Uncertainty and worry about concussions and other traumatic brain injuries (TBIs) are a one-two punch; the injury might not get to you, but the stress can wear you down. Professional athletes and their families and parents of student-athletes in particular often face the choice between participation in a beloved sport and protecting brain health. Earlier this year, we wrote about RightEye’s announcement of the Brain Health EyeQ eye-tracking platform that tracks eye movements to differentiate between moderate and severe TBI.
Occulogica introduced the EyeBox in 2017. The EyeBox uses eye-tracking to detect TBI and other abnormalities by measuring elevated intracranial pressure. A study published in the JAMA Journal of Neurosurgery evaluated EyeBox technology with children. In early 2019, the FDA approved EyeBox as a tool to assist with diagnosing concussions in patients 5 through 67 years old.
The current EyeBox technology uses a one-piece machine with a video screen. Patients watch a 220-second cartoon on a screen 15 1/4-inches from their eyes. A chin cup and forehead rest maintain the required distance. The test returns a numeric score using 12 eye movement metrics. The metrics compare eye movement velocity and conjugacy: how well the cranial nerves work together following the action on the screen. The EyeBox score compared well with the standard Acute Concussion Evaluation (ACE) scores.

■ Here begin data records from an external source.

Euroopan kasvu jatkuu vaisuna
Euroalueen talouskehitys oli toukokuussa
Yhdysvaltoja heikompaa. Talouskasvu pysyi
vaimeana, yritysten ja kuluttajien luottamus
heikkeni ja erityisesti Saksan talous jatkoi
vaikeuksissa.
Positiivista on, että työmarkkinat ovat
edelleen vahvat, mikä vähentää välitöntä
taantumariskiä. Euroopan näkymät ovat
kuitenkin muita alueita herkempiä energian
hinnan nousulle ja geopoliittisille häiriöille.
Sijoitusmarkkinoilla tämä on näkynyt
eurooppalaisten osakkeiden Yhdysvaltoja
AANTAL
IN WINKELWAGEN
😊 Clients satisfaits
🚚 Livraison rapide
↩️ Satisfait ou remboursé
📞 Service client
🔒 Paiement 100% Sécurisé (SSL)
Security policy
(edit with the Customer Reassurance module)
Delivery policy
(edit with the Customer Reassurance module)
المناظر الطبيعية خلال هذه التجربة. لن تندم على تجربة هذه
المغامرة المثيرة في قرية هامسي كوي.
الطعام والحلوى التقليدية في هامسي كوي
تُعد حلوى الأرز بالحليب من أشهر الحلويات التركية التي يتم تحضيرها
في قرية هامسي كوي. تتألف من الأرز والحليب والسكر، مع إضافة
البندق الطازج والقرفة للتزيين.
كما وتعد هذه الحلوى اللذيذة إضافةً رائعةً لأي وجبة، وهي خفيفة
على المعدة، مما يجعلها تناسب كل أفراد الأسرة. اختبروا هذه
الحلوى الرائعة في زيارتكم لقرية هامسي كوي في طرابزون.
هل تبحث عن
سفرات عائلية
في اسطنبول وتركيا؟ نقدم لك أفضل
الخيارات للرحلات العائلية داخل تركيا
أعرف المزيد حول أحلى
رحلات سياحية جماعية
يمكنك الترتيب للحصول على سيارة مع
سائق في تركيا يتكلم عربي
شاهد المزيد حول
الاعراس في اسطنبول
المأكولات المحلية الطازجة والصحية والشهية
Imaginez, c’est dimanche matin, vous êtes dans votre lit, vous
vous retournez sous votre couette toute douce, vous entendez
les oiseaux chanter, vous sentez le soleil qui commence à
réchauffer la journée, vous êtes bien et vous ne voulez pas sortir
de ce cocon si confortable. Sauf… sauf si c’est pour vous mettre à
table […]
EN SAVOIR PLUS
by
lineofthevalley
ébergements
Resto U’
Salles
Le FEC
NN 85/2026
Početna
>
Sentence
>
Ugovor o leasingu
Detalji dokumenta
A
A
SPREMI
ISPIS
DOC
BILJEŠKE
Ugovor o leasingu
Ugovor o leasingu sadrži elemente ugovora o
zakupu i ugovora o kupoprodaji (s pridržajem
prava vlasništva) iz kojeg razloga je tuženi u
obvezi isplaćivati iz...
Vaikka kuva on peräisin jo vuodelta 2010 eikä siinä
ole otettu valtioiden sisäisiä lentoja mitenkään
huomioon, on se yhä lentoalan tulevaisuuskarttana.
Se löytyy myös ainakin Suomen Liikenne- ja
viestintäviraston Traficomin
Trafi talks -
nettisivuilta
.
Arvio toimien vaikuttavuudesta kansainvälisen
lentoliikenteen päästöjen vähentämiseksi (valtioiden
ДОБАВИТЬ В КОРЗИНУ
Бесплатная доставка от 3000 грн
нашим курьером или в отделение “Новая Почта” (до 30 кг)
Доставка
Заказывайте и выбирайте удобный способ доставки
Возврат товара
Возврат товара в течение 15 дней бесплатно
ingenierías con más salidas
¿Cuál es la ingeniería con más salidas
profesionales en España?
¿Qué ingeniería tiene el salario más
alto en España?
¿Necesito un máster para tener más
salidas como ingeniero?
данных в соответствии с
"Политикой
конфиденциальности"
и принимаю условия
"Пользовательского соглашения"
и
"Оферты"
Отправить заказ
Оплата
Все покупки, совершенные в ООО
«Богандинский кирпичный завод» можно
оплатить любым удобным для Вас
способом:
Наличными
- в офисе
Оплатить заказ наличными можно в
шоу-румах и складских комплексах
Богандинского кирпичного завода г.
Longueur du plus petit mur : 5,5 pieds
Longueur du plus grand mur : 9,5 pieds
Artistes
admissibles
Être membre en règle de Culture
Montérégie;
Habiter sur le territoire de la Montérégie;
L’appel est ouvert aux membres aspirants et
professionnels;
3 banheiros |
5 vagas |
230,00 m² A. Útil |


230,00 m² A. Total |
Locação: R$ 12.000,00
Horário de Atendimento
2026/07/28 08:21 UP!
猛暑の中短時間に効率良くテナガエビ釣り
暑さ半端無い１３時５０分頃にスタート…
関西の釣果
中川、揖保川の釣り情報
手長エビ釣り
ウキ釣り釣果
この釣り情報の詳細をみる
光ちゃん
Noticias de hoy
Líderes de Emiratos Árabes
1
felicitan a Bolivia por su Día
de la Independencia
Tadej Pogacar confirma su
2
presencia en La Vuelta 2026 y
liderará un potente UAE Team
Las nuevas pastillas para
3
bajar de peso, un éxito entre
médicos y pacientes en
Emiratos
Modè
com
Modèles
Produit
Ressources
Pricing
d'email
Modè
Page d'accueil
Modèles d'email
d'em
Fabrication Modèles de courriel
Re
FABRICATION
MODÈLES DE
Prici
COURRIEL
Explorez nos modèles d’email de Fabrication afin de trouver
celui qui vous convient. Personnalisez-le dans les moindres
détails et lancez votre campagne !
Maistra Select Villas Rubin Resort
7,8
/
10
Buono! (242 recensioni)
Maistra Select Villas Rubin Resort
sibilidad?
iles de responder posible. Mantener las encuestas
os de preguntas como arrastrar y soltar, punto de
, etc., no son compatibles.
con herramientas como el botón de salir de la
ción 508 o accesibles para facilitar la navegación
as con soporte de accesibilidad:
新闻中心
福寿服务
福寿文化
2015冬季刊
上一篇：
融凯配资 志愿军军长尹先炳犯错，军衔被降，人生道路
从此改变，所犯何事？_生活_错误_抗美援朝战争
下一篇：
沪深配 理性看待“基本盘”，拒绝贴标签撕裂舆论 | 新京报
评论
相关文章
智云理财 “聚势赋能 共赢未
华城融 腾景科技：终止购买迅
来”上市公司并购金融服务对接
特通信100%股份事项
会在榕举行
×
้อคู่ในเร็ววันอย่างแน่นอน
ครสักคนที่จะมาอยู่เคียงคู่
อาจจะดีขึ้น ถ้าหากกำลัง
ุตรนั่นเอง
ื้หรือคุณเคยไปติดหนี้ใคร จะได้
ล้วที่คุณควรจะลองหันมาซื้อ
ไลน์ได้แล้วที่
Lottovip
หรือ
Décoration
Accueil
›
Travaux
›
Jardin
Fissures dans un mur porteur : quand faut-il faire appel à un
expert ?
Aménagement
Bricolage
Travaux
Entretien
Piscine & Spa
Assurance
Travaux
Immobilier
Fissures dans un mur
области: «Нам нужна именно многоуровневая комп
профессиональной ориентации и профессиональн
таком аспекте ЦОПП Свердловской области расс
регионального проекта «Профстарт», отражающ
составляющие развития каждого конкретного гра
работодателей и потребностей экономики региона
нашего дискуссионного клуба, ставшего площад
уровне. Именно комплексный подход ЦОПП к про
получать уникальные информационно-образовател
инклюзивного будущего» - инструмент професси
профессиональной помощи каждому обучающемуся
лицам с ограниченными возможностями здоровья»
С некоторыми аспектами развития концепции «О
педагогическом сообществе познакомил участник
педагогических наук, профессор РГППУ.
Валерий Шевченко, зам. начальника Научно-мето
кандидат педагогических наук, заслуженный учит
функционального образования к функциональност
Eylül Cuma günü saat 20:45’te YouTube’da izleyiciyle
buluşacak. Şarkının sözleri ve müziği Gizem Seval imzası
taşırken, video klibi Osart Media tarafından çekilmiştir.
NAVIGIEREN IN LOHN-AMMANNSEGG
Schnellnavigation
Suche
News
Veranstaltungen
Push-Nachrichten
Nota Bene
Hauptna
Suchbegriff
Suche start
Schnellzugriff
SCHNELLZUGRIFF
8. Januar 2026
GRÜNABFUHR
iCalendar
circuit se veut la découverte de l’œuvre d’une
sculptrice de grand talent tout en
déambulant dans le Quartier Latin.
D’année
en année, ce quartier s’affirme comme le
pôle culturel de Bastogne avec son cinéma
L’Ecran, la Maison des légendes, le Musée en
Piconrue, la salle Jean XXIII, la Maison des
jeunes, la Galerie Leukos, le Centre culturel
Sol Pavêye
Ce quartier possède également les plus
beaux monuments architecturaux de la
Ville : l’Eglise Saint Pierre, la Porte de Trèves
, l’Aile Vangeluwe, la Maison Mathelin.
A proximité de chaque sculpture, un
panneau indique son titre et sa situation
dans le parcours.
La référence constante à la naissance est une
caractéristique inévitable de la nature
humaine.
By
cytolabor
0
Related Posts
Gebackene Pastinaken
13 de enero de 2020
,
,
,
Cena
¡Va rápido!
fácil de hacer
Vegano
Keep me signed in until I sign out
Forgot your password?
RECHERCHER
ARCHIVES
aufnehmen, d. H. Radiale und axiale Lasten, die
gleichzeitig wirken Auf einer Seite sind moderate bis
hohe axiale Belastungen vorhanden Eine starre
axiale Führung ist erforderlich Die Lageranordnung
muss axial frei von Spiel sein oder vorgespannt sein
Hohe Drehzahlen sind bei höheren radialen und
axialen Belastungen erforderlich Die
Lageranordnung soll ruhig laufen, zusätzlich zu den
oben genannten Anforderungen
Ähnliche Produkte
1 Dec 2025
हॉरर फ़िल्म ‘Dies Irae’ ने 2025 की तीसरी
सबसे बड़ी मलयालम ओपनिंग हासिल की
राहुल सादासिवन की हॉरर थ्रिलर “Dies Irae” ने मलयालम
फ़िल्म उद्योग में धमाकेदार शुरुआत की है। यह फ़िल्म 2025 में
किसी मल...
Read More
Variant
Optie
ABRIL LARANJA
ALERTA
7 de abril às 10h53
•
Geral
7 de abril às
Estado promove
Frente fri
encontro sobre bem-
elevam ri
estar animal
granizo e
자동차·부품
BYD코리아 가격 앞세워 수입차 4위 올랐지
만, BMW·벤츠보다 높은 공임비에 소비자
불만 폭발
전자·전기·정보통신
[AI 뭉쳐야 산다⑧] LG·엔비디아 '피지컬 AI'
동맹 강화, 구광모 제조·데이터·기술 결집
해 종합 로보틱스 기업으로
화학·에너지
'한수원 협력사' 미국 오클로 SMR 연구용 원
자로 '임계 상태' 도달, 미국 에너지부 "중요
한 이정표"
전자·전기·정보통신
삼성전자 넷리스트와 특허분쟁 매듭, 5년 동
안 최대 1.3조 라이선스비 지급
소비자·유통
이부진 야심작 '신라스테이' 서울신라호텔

The ACE evaluation requires patient observation, history, current symptoms, and clinical judgment, but the EyeBox test returns results in minutes with no information about history or symptoms. The EyeBox data not only diagnoses TBI, but the EyeBox AI-software can also indicate injury location based on the performance of specific cranial nerve groups.
Moore’s Law stated the number of transistors on a microchip doubles every two years at half the cost. That observation in 1965 by one of Intel’s co-founders may also apply to AI-based medical technology. EyeBox uses AI to evaluate data obtained by a camera that observes eye movement while the patient watches a video. We won’t be surprised to see EyeBox or similar technology available as a smartphone app within the next few years.